É como diz Azenha na apresentação de seu blog. "Não dá para mostrar tudo na tevê".
Então, vá à net e tire suas próprias conclusões:
Os Fatos Ocultos – (a reportagem que originou a polêmica) http://www.cartacapital.com.br/index.php?funcao=exibirMateria&id_materia=5457
Rede Globo: os fatos – (a réplica do diretor-executivo de jornalismo da Central Globo de Jornalismo, publicada inclusive na CartaCapital desta semana, como matéria publicitária paga)
http://observatorio.ultimosegundo.ig.com.br/artigos.asp?cod=403JDB010
Tartufo trabalha na Globo? - (a tréplica de Mino Carta à carta-resposta de Ali Kamel)
http://www.cartacapital.com.br/index.php?funcao=exibirMateria&id_materia=5459
O Fantasma do Paredón – (a opinião do jornalista Alberto Dines sobre a matéria de CartaCpital) http://observatorio.ultimosegundo.ig.com.br/artigos.asp?cod=404JDB001
De onde veio o Dinheiro – (texto que o jornalista global Luiz Carlos Azenha publicou em seu blog sobre a montagem cenográfica em torno do dinheiro apreendido pela Polícia Federal)
http://viomundo.globo.com/site.php?nome=PorBaixoPano&edicao=359
Réquiem do jornalismo – (o elogio a Raimundo Pereira, a crítica ao antijornalismo e a opinião do jornalista Luis Nassif)
http://z001.ig.com.br/ig/04/39/946471/blig/luisnassif/2006_10.html#post_18660494
O 1º Golpe já houve. E o segundo? – (a opinião de Paulo Henrique Amorim fica explícita no título)
http://conversa-afiada.ig.com.br/materias/394501-395000/394778/394778_1.html
Quase mais uma ... (A notícia do ‘laranja’ que não era ‘laranja’ e da jornalista que não era jornalista, ambos à serviço do PSDB, foi divulgada como verdadeira pelos principais veículos da imprensa, ocupando as primeiras páginas de sexta-feira, 27. Para entender, é necessário, após assistir ao vídeo –primeiro link – ler a entrevista que o delegado da PF concedeu a Paulo Henrique Amorim – segundo link)

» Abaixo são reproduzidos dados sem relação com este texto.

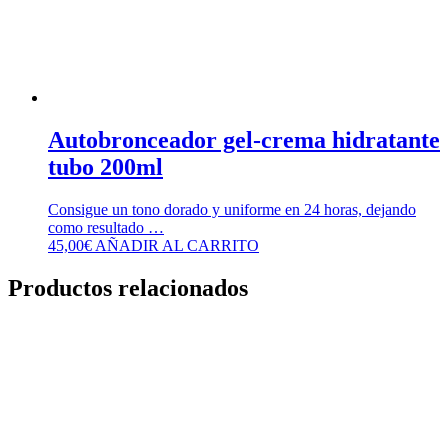
Autobronceador gel-crema hidratante
tubo 200ml
Consigue un tono dorado y uniforme en 24 horas, dejando
como resultado …
45,00
€
AÑADIR AL CARRITO
Productos relacionados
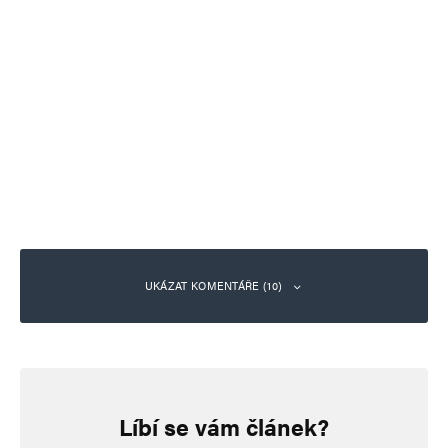
UKÁZAT KOMENTÁŘE (10)
Robo
Odpovědět
6. 5. 2024 (17:07)
Líbí se vám článek?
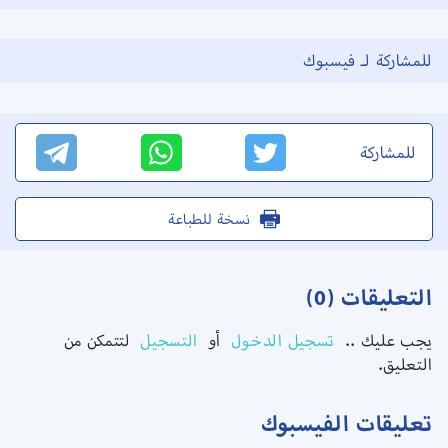
للمشاركة لـ فيسبوك
للمشاركة
نسخة للطباعة
التعليقات (0)
يجب عليك ..
تسجيل الدخول
أو
التسجيل
لتتمكن من
التعليق.
تعليقات الفيسبوك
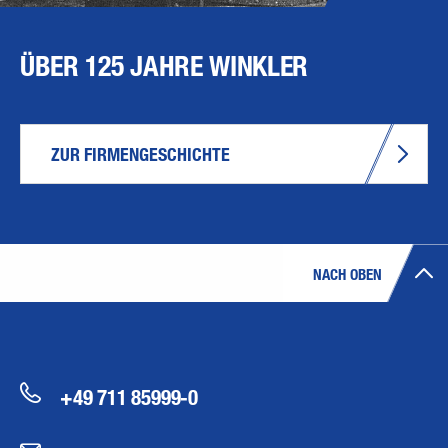
ÜBER 125 JAHRE WINKLER
ZUR FIRMENGESCHICHTE
NACH OBEN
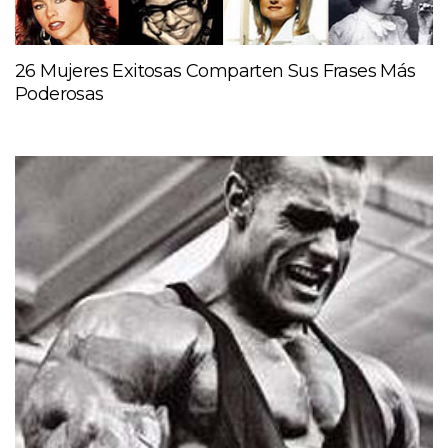
26 Mujeres Exitosas Comparten Sus Frases Más
Poderosas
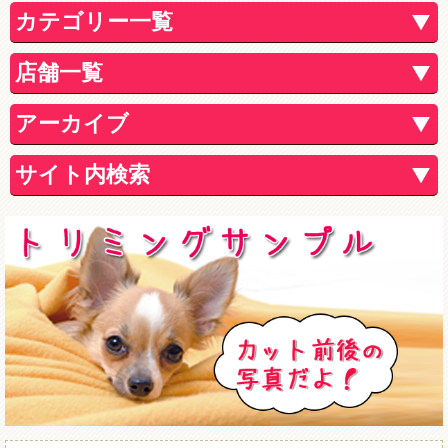
カテゴリー一覧
店舗一覧
アーカイブ
サイト内検索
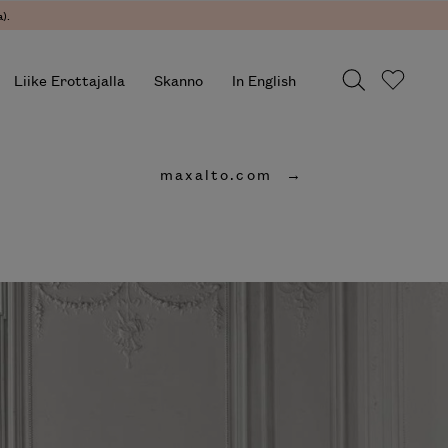
).
Liike Erottajalla
Skanno
In English
maxalto.com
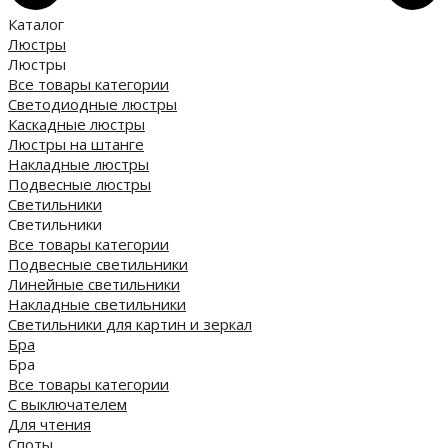
Каталог
Люстры
Люстры
Все товары категории
Светодиодные люстры
Каскадные люстры
Люстры на штанге
Накладные люстры
Подвесные люстры
Светильники
Светильники
Все товары категории
Подвесные светильники
Линейные светильники
Накладные светильники
Светильники для картин и зеркал
Бра
Бра
Все товары категории
С выключателем
Для чтения
Споты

http://conversa-afiada.ig.com.br/materias/397001-397500/397246/397246_1.html
http://conversa-afiada.ig.com.br/materias/397001-397500/397257/397257_1.html
Um comentário:
Tenho, no entanto, duas observações a fazer: Primeiro, creio que a leitura das mais recentes polêmicas midiáticas que orbitam em torno do processo eleitoral (e “extra-eleitoral”) que permeia a sucessão para presidente da república, a exemplo de outras controvérsias que a história recente do Brasil, debalde, insiste em nos esfregar nos olhos desavisados, correspondem não necessariamente a símplices embates de blocos políticos antagônicos em busca de hegemonia, mas a articulação de instituições, segmentos, classes sociais e da sociedade civil, mais especificamente, com interesses bem definidos acerca da maneira como a realidade deva se estruturar, visando a organização e reprodução dos meios de produção, além disso, como devem se manifestar concretamente às formas de poder hierarquizador e disciplinador dos papéis sociais no âmbito desta mesma sociedade. Não obstante, é bom salientar, também eu, nesse caso, aparente assimilar e reproduzir uma dada representação dos fatos, e a forma como foram noticiados, de maneira sectária (eis o ponto da minha segunda observação), creio que - e o que, no meu entender, de fato teria ocorrido - tudo nos denunciaria um esforço inaudito no intuito de assegurar um segundo turno e, quiçá, uma ulterior vitória do pleito presidencial em favor do candidato psdebista. Em segundo, será que podemos falar em isenção , neutralidade e coisas do tipo, mesmo quando nos esmeramos para salvaguardar a integridade destas coisas? Será que mesmo a busca por uma pseudo-neutralidade não absconde, no mais profundo do urdume discursivo (senão, mesmo na sua superfície), um posicionamento relativamente comprometido com um sistema de idéias e um contexto histórico determinado.